▶ HOW TO COMPLETE THIS TASK: Every entry that follows should be reproduced exactly.

▶ TASK MATERIAL:
[Start of Attachment]
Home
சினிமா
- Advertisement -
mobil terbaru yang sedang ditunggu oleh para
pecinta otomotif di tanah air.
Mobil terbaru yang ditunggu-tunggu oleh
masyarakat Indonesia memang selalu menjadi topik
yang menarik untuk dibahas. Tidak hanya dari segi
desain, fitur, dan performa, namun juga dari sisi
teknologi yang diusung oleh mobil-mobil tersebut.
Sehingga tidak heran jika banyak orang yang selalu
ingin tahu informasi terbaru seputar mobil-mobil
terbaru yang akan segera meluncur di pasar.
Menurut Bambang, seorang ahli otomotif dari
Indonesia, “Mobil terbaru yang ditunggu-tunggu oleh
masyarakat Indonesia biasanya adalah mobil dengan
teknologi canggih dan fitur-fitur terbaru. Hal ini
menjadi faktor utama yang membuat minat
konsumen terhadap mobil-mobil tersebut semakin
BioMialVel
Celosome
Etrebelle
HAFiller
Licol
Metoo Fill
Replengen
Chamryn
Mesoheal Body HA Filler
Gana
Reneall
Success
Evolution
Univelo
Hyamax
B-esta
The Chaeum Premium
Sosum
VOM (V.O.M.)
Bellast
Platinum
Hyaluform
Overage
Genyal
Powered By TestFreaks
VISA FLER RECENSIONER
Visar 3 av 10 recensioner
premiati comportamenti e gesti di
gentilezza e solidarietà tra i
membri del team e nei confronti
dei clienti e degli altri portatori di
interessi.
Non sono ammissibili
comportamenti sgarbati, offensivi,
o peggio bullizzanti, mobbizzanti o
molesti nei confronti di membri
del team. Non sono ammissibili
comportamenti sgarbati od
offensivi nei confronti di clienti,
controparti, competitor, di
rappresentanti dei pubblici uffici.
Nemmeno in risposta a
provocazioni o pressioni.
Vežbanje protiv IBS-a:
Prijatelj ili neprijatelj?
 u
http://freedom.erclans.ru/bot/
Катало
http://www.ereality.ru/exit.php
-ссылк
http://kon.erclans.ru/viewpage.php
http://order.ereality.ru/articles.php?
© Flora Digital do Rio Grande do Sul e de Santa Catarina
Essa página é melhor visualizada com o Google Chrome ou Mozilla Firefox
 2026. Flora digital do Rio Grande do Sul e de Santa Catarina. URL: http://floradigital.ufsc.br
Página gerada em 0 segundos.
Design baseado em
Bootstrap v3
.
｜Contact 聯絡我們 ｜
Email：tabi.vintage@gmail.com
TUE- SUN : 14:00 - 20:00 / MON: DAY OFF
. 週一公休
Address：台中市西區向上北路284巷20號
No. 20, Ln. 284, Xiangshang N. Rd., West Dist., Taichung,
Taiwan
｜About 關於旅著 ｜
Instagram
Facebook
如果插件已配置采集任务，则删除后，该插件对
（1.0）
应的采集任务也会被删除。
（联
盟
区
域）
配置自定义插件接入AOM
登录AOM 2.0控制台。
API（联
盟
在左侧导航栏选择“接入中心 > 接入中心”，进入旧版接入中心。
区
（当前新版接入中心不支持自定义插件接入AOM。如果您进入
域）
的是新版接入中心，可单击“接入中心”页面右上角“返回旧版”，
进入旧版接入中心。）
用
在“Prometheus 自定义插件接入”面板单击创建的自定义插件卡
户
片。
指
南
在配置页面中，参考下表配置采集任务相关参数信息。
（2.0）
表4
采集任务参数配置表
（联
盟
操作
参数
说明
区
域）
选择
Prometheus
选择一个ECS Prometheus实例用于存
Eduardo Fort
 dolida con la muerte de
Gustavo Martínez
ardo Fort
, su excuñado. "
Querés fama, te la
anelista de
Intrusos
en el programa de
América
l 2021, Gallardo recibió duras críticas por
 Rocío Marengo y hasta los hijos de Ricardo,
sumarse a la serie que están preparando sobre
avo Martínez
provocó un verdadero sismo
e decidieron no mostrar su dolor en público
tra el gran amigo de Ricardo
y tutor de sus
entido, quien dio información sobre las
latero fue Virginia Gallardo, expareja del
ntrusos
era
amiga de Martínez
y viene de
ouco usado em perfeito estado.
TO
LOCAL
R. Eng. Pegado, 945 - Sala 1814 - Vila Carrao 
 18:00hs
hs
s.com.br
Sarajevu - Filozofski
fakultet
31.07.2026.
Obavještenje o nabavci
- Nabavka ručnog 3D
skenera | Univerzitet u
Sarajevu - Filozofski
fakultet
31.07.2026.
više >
[End of Attachment]
▶ OUTPUT OF THE EXERCISE:
Home
சினிமா
- Advertisement -
mobil terbaru yang sedang ditunggu oleh para
pecinta otomotif di tanah air.
Mobil terbaru yang ditunggu-tunggu oleh
masyarakat Indonesia memang selalu menjadi topik
yang menarik untuk dibahas. Tidak hanya dari segi
desain, fitur, dan performa, namun juga dari sisi
teknologi yang diusung oleh mobil-mobil tersebut.
Sehingga tidak heran jika banyak orang yang selalu
ingin tahu informasi terbaru seputar mobil-mobil
terbaru yang akan segera meluncur di pasar.
Menurut Bambang, seorang ahli otomotif dari
Indonesia, “Mobil terbaru yang ditunggu-tunggu oleh
masyarakat Indonesia biasanya adalah mobil dengan
teknologi canggih dan fitur-fitur terbaru. Hal ini
menjadi faktor utama yang membuat minat
konsumen terhadap mobil-mobil tersebut semakin
BioMialVel
Celosome
Etrebelle
HAFiller
Licol
Metoo Fill
Replengen
Chamryn
Mesoheal Body HA Filler
Gana
Reneall
Success
Evolution
Univelo
Hyamax
B-esta
The Chaeum Premium
Sosum
VOM (V.O.M.)
Bellast
Platinum
Hyaluform
Overage
Genyal
Powered By TestFreaks
VISA FLER RECENSIONER
Visar 3 av 10 recensioner
premiati comportamenti e gesti di
gentilezza e solidarietà tra i
membri del team e nei confronti
dei clienti e degli altri portatori di
interessi.
Non sono ammissibili
comportamenti sgarbati, offensivi,
o peggio bullizzanti, mobbizzanti o
molesti nei confronti di membri
del team. Non sono ammissibili
comportamenti sgarbati od
offensivi nei confronti di clienti,
controparti, competitor, di
rappresentanti dei pubblici uffici.
Nemmeno in risposta a
provocazioni o pressioni.
Vežbanje protiv IBS-a:
Prijatelj ili neprijatelj?
 u
http://freedom.erclans.ru/bot/
Катало
http://www.ereality.ru/exit.php
-ссылк
http://kon.erclans.ru/viewpage.php
http://order.ereality.ru/articles.php?
© Flora Digital do Rio Grande do Sul e de Santa Catarina
Essa página é melhor visualizada com o Google Chrome ou Mozilla Firefox
 2026. Flora digital do Rio Grande do Sul e de Santa Catarina. URL: http://floradigital.ufsc.br
Página gerada em 0 segundos.
Design baseado em
Bootstrap v3
.
｜Contact 聯絡我們 ｜
Email：tabi.vintage@gmail.com
TUE- SUN : 14:00 - 20:00 / MON: DAY OFF
. 週一公休
Address：台中市西區向上北路284巷20號
No. 20, Ln. 284, Xiangshang N. Rd., West Dist., Taichung,
Taiwan
｜About 關於旅著 ｜
Instagram
Facebook
如果插件已配置采集任务，则删除后，该插件对
（1.0）
应的采集任务也会被删除。
（联
盟
区
域）
配置自定义插件接入AOM
登录AOM 2.0控制台。
API（联
盟
在左侧导航栏选择“接入中心 > 接入中心”，进入旧版接入中心。
区
（当前新版接入中心不支持自定义插件接入AOM。如果您进入
域）
的是新版接入中心，可单击“接入中心”页面右上角“返回旧版”，
进入旧版接入中心。）
用
在“Prometheus 自定义插件接入”面板单击创建的自定义插件卡
户
片。
指
南
在配置页面中，参考下表配置采集任务相关参数信息。
（2.0）
表4
采集任务参数配置表
（联
盟
操作
参数
说明
区
域）
选择
Prometheus
选择一个ECS Prometheus实例用于存
Eduardo Fort
 dolida con la muerte de
Gustavo Martínez
ardo Fort
, su excuñado. "
Querés fama, te la
anelista de
Intrusos
en el programa de
América
l 2021, Gallardo recibió duras críticas por
 Rocío Marengo y hasta los hijos de Ricardo,
sumarse a la serie que están preparando sobre
avo Martínez
provocó un verdadero sismo
e decidieron no mostrar su dolor en público
tra el gran amigo de Ricardo
y tutor de sus
entido, quien dio información sobre las
latero fue Virginia Gallardo, expareja del
ntrusos
era
amiga de Martínez
y viene de
ouco usado em perfeito estado.
TO
LOCAL
R. Eng. Pegado, 945 - Sala 1814 - Vila Carrao 
 18:00hs
hs
s.com.br
Sarajevu - Filozofski
fakultet
31.07.2026.
Obavještenje o nabavci
- Nabavka ručnog 3D
skenera | Univerzitet u
Sarajevu - Filozofski
fakultet
31.07.2026.
više >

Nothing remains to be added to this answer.